It makes two points. Firstly, increasing obesity can be correlated with increased calorie consumption, especially of snack foods. Secondly, food industrialisation means that high calorific-intensity foods such as fat, fructose and some proteins, especially chicken, have become progressively cheaper than complex carbohydrates, fruit and vegetables. Reduction is not just in purchase price but, equally importantly, in consumer preparation time. It is far quicker to buy a serve of fries than to buy a raw potato, take it home and cook it.

Absence of "full with fructose" bodily signal that Niels mentions didn't matter much once because most fruit and vegetables have low specific energy content. Stomach capacity limits the amount you can eat. (An apple is around 80 calories, 4 oz - think quarter-pounder - of sirloin beef is over 300, not to mention corn syrup in the bun).

As a check on this, how many obese vegetarians do you know?

Is one of the obesity issues a growing prevalence of adults who grew up in households where nobody knew how to cook nutritious meals using low priced ingredients?


_New Scientist_ reported a finding last week of evidence that obese people, "become as addicted to food in the same way that junkies do to their drugs... which may explain their constant cravings".

Scientists at Brookhaven National Laboratory in New York found in the case of seven obese people that the signal to their brain from their stomach, when it was full, actually went to the hippocampus.

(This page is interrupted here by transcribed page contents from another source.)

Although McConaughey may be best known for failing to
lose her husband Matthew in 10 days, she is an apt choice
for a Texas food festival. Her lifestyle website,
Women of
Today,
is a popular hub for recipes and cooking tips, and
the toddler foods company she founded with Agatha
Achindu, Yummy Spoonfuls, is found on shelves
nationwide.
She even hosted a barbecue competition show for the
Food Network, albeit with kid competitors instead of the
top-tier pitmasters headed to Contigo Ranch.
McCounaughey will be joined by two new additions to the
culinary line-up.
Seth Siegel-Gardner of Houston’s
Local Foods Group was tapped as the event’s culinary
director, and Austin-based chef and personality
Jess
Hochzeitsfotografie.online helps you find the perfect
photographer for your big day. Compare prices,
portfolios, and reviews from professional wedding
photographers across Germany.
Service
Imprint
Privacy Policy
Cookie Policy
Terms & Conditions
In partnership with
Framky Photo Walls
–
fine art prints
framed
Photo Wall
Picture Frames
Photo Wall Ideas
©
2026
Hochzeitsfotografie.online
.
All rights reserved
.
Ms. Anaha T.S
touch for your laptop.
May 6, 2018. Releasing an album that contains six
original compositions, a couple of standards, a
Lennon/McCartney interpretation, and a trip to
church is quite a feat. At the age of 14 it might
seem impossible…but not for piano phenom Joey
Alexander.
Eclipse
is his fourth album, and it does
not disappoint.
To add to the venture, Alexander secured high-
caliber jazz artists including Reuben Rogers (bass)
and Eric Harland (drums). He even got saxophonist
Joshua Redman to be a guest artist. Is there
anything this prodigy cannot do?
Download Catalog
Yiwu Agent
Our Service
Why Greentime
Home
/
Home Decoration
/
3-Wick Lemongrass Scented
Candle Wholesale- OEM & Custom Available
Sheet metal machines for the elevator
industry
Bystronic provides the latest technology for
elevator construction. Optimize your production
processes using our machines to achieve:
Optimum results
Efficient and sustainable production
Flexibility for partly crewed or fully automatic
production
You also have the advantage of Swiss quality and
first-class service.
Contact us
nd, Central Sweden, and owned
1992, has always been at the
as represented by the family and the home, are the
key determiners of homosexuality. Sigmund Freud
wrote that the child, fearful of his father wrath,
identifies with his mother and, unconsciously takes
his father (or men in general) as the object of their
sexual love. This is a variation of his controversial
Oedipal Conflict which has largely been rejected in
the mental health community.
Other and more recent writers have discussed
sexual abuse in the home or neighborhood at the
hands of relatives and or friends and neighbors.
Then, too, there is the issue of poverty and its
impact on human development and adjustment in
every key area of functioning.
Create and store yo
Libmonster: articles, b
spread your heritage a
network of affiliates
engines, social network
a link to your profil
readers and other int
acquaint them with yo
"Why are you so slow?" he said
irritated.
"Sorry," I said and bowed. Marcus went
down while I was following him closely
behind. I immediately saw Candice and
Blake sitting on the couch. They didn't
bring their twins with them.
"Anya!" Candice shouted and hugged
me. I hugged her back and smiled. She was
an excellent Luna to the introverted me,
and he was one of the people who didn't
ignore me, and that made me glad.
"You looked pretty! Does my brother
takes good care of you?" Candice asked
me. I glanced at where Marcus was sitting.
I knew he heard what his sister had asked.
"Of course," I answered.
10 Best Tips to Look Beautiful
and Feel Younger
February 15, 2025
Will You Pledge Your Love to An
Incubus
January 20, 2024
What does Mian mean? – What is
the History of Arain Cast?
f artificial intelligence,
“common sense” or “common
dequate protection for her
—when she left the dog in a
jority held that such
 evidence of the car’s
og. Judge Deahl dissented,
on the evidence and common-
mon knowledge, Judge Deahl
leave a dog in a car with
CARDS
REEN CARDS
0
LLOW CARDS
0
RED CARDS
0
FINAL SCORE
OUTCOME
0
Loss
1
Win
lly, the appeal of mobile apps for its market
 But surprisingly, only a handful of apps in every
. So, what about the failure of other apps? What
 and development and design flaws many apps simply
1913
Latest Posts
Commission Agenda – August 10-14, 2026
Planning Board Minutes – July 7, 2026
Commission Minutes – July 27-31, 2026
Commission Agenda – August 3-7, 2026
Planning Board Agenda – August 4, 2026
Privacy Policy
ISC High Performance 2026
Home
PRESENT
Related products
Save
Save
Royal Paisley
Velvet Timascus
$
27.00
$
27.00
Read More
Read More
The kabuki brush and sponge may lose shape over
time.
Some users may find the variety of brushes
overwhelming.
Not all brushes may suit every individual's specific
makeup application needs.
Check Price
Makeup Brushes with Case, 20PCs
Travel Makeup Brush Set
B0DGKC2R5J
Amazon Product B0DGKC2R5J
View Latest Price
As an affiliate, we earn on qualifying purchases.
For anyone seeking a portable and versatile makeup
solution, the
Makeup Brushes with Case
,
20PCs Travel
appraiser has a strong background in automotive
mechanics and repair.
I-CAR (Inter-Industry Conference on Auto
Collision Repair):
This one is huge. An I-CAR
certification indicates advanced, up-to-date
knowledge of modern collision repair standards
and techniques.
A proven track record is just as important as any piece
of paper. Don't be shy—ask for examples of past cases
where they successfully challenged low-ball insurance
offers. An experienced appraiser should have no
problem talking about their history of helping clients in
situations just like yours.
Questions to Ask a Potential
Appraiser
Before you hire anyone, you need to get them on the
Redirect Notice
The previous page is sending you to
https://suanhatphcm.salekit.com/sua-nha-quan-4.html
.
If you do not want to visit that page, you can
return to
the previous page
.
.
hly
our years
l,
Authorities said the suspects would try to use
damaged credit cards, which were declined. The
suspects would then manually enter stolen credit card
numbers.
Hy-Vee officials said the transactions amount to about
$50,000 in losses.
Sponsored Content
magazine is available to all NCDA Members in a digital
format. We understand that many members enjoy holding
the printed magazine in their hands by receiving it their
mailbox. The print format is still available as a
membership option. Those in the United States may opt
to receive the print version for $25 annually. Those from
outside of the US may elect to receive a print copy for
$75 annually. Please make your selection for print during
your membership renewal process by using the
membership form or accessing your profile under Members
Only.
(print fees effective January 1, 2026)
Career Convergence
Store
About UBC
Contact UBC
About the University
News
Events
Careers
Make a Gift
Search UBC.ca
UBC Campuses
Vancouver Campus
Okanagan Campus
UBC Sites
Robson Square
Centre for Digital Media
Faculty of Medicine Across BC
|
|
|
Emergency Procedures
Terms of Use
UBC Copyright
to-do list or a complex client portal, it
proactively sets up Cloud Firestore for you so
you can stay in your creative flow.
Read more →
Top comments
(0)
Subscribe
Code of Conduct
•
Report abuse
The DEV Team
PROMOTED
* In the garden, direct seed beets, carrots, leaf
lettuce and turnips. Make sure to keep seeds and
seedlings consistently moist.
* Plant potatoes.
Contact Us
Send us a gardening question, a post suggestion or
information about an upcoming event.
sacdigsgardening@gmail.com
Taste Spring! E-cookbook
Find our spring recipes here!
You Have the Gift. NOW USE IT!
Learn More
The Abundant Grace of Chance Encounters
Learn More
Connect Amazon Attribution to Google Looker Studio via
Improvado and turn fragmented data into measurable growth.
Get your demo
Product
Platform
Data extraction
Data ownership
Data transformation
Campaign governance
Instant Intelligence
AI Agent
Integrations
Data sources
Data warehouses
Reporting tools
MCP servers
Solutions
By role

According to one of the scientists, this "is the area related to memory and the reward system. The areas lighting up were areas activated in drug addicts. It’s very similar to what triggers the craving for cocaine."

So, if for some people, food can be addictive, Becker's argument is persuasive: food best preferred by obese people should be taxed similarly to alcohol and tobacco.

The report is at http://www.newscientist.com/channel/health/dn10210-obese-may-be-food-junkies-with-constant-cravings.html

According to another report in the magazine this week, not surprisingly, MK-0557, a new appetite-suppressing drug, "has failed to deliver", http://www.newscientist.com/channel/health/mg19225723.200-obesity-linked-to-druglike-food-addiction.html

Lawrence Indyk, University of Kansas School of Law

It's hard to come out on the side of cheap junk food but like any unhealthy habit which has a main benefit of pleasure it is possible to enjoy such things responsibly and many people do who do not need to be taxed.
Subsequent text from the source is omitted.